- AVAILABLE RECORDS:

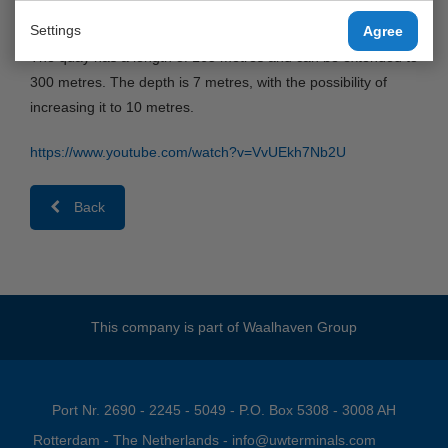
by the Port of Rotterdam to United Waalhaven Terminals.
Settings
Agree
The quay has a length of 165 metres and can be extended to
300 metres. The depth is 7 metres, with the possibility of
increasing it to 10 metres.
https://www.youtube.com/watch?v=VvUEkh7Nb2U
Back
This company is part of
Waalhaven Group
Port Nr. 2690 - 2245 - 5049 - P.O. Box 5308 - 3008 AH
Rotterdam - The Netherlands -
info@uwterminals.com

- WHAT IS REQUIRED:
Since the copy must contain no pictures, return only the text of the records, exactly as it stands.

- WRITTEN SOLUTION:
by the Port of Rotterdam to United Waalhaven Terminals.
Settings
Agree
The quay has a length of 165 metres and can be extended to
300 metres. The depth is 7 metres, with the possibility of
increasing it to 10 metres.
https://www.youtube.com/watch?v=VvUEkh7Nb2U
Back
This company is part of
Waalhaven Group
Port Nr. 2690 - 2245 - 5049 - P.O. Box 5308 - 3008 AH
Rotterdam - The Netherlands -
info@uwterminals.com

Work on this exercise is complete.